Despite immediate and forceful pushback from the Treasury Department, the Congressional Budget Office and environmental groups, solid reporting by the Wonk Room and the Washington Post, and thorough debunkings by Media Matters and Politifact, several leading GOP elected officials have begun citing the highly misleading figure.

Brad Johnson has an important piece at Think Progress documenting the process conservatives used to disseminate this misleading talking point:

STEP ONE: "News" generated by right-wing think tank.

STEP TWO: Right-wing print journalists write "breaking news" story.

STEP THREE: Promoted by Drudge, story repeated endlessly on right-wing blogs, Twitter, and talk radio.

STEP FOUR: Republican politicians, right-wing think tanks, and polluter front groups release statements of shock and outrage.

STEP FIVE: On Fox News, Glenn Beck calls President Obama a liar/socialist/Marxist/communist/fascist/racist.

Reading Brad's meticulous documentation of how this meme was disseminated, I realized that they are setting this up to be one of the major talking points in the fight against clean energy legislation in the months to come. From the looks of things, marching orders have already gone out. Eight Republican elected officials, several of whom are in leadership positions, have already begun parroting this talking point:
  • Senator Lamar Alexander issued a press release saying "American families can't afford a new $1,761 yearly energy tax."
  • Senator James Inhofe issued a press release claiming that "the President's own economic team said his cap-and-trade proposal would cost each family $1,761 per year."
  • Senator Lisa Murkowski issued a press release stating that "At the upper end of the administration's estimate, the cost per American household would be $1,761 a year, on top of what they already pay in taxes to the government."
  • 2008 also-ran Mitt Romney told the crowd at the conservative Value Voters Summit on Saturday that the clean energy legislation "would cost the average American family $1,761 a year, the equivalent to a 15% income tax hike."
  • Representative Roy Blunt tweeted: "CBS reports the Obama Admin privately concluded cap & trade could cost families $1,761 a year. Same as a 15% personal income tax increase."
  • Representative Fred Upton fired off a letter, which cites the $1700 figure, accusing the Treasury Department of censoring information in the FOIA release.
  • House Minority Leader John Boehner said on PBS' NewsHour: "It's a cap-and-trade proposal that came through the House that we now find out from the Treasury Department would cost each American family over $1,700 per year."
  • House Republican Conference Chairman Mike Pence copied-and-pasted the wholly discredited CBS blog post where the $1,761 figure originated into an email to supporters.
These eight Republican politicians either think you are too stupid or too lazy to do even the most cursory fact-checking research on their increasingly hysterical claims.

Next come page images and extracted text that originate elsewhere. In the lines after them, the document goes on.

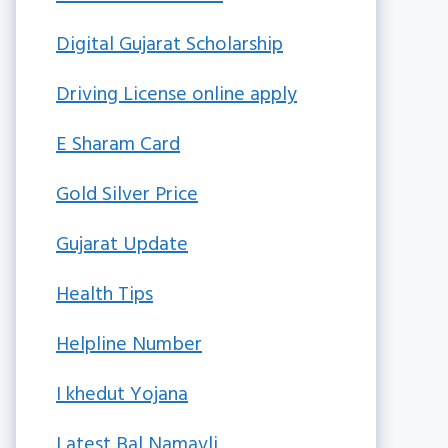
Digital Gujarat Scholarship
Driving License online apply
E Sharam Card
Gold Silver Price
Gujarat Update
Health Tips
Helpline Number
I khedut Yojana
Latest Bal Namavli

Tellingly, four of the eight -- Alexander, Inhofe, Boehner and Pence -- were also heavily involved in promoting another intentionally misinterpreted study claiming the legislation would cost each household $3,100 per year.

These staunch advocates of the status quo are grasping at increasingly ludicrous straws in their attempts to make Americans afraid of meaningful reform. When your position is based on ignoring science to prop up polluting industries, you have little choice but to cite misleading statistics to make your point. The problem for opponents of clean energy reform is that when Americans know the truth about the full range of costs and benefits associated with the legislation, they overwhelmingly approve -- even in districts that are generally considered conservative. As long as we don't let manufactured lies dominate the debate, support will remain strong and we'll pass legislation in the next few months.